186 S.W.2d 1011, 1943 Tex. App. LEXIS 15
CourtCourt of Appeals of Texas
DecidedOctober 7, 1943
DocketNo. 11558.
StatusPublished
Cited by13 cases

This text of 186 S.W.2d 1011 (Traders & General Ins. Co. v. Wilder) is published on Counsel Stack Legal Research, covering Court of Appeals of Texas primary law. Counsel Stack provides free access to over 12 million legal documents including statutes, case law, regulations, and constitutions.

Bluebook
Traders & General Ins. Co. v. Wilder, 186 S.W.2d 1011, 1943 Tex. App. LEXIS 15 (Tex. Ct. App. 1943).

Opinion

MONTEITH, Chief Justice.

This is an appeal in a workman’s compensation suit brought by appellee, E. L. Wilder, to set aside an award of the Industrial Accident Board in favor of appellant, Traders & General Iusurance Company, and to recover compensation for injuries alleged to have been sustained by appellee by reason of a scaffold falling with him to a cement or tile floor, while in the course of his employment with Fred Berry, who carried compensation insurance with appellant.

The cause was submitted to a jury on special issues. Upon their answer to such issues judgment was rendered against appellant and in favor of appellee for the sum of $6622.15, payable in a lump sum.

Under its first point, appellant complains of the action of the trial court in rendering judgment for appellee for compensation for total permanent incapacity for 401 weeks at $20.00 per week, for the alleged reason that there exists an irreconcilable conflict in the answers of the jury to such special issues in finding that both total and partial permanent incapacity existed at the same time, precluding the entry of any judgment for appellee for compensation for any incapacity.

On the trial of the cause appellant’s counsel conceded to the court and to the jury that appellee had sustained some permanent disability as a result of an injury on January 30, 1942, while working within the scope of' his employment for his employer.

Appellee alleged in his original petition that he had sustained injuries to his upper back and neck and to his foot, heel and ankle from which he was totally and permanently incapacitated to perform labor.

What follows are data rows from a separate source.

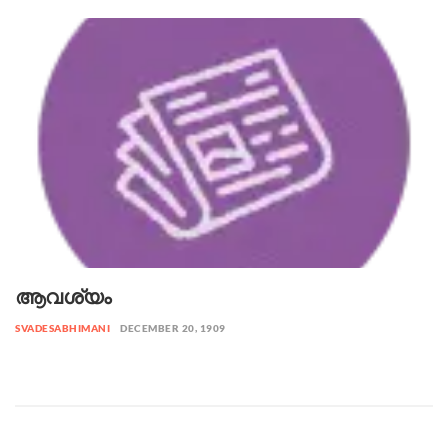
ആവശ്യം
SVADESABHIMANI
DECEMBER 20, 1909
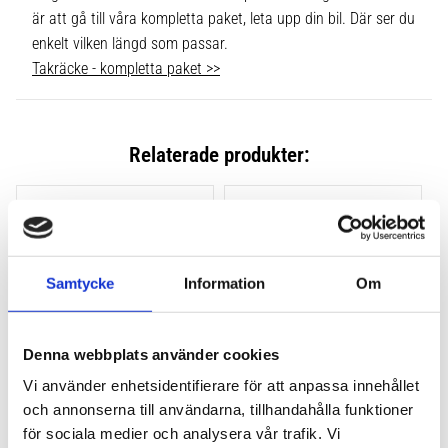
är att gå till våra kompletta paket, leta upp din bil. Där ser du
enkelt vilken längd som passar.
Takräcke - kompletta paket >>
Relaterade produkter:
Lägg till i favoriter
Lägg till
Samtycke
Information
Om
Denna webbplats använder cookies
Vi använder enhetsidentifierare för att anpassa innehållet
och annonserna till användarna, tillhandahålla funktioner
THULE CLAMP EVO 4-
THULE CLAMP EDGE 4-
PACK 710500
PACK 720500
för sociala medier och analysera vår trafik. Vi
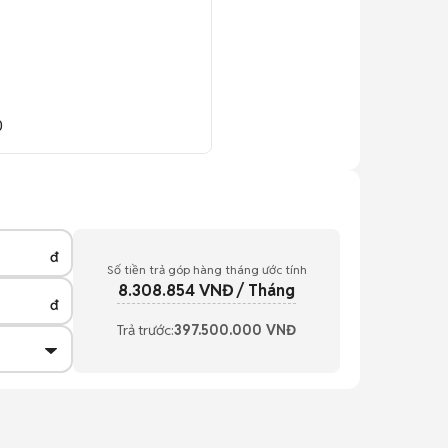
0
đ
Số tiền trả góp hàng tháng ước tính
8.308.854
VNĐ / Tháng
đ
Trả trước:
397.500.000
VNĐ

Appellant expressly denied appellee’s allegations of injuries to his upper back and neck and contended that the trouble thereto resulted from causes wholly independent of any such injury and that appellee’s injuries were confined to his right foot.

The record shows that when the plaintiff fell on the occasion in question, he hit his back and neck on a tile floor and a piece of equipment. There is evidence that he complained of pain in his neck and back. Dr. Dan E. Bruhl, a witness for appellee, found *1013 injury to his back and neck, in addition to the injury to his foot. He attributed the injuries to appellee’s back and neck to the fall. Drs. Best and Bell, witnesses for appellant, also found injuries in appellee’s back and neck. They attributed this trouble to arthritis resulting from infection and age.

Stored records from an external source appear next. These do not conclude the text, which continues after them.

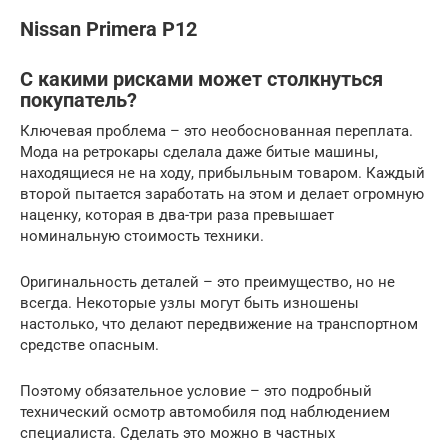
Nissan Primera P12
С какими рисками может столкнуться
покупатель?
Ключевая проблема – это необоснованная переплата.
Мода на ретрокары сделала даже битые машины,
находящиеся не на ходу, прибыльным товаром. Каждый
второй пытается заработать на этом и делает огромную
наценку, которая в два-три раза превышает
номинальную стоимость техники.
Оригинальность деталей – это преимущество, но не
всегда. Некоторые узлы могут быть изношены
настолько, что делают передвижение на транспортном
средстве опасным.
Поэтому обязательное условие – это подробный
технический осмотр автомобиля под наблюдением
специалиста. Сделать это можно в частных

In submitting the case to the jury the court in special issues Nos. 1, 2 and 2a inquired whether or not the appellee sustained any accidental personal injury to his upper back and neck on January 30, 1942, while working within the scope of his employment. The jury found in answering these issues that appellee had sustained such injuries, that they were accidental, and that they were sustained in the course of his employment. Conditioned upon affirmative answers to issues Nos. 1, 2 and 2a, the court submitted special issues Nos. 3, 4, 5, 6 and 6a, inquiring whether or not the appellee sustained any total and permanent incapacity to labor as a result of “the personal injuries, if any, sustained by E. L. Wilder on or about January 30, 1942.” These issues were answered in the affirmative.

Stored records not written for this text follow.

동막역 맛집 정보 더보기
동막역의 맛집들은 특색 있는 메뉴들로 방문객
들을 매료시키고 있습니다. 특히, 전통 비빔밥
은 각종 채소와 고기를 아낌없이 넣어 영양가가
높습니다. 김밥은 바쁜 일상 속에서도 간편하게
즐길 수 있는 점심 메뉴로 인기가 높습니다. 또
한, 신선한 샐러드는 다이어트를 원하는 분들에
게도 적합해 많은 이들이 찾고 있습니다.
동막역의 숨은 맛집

Special issues Nos. 7, 8, 9 and 10 inquired as to whether or not appellee sustained any incapacity to labor as a result of the injuries to only his upper hack and neck. The jury found in answer to special issues Nos. 7, 8, and 9 that the injuries to appellee’s upper back and neck resulted in partial incapacity, that such partial incapacity began on the date of his fall, and that such partial incapacity to labor was permanent. Special issue No. 10 was conditioned on an affirmative answer to special issue No. 9, and inquired as to the period of time, if any, that partial incapacity, if any, had or would continue after the beginning thereof. It was not answered, since the jury had found in answer to special issue No. 9 that appellee’s injuries were permanent.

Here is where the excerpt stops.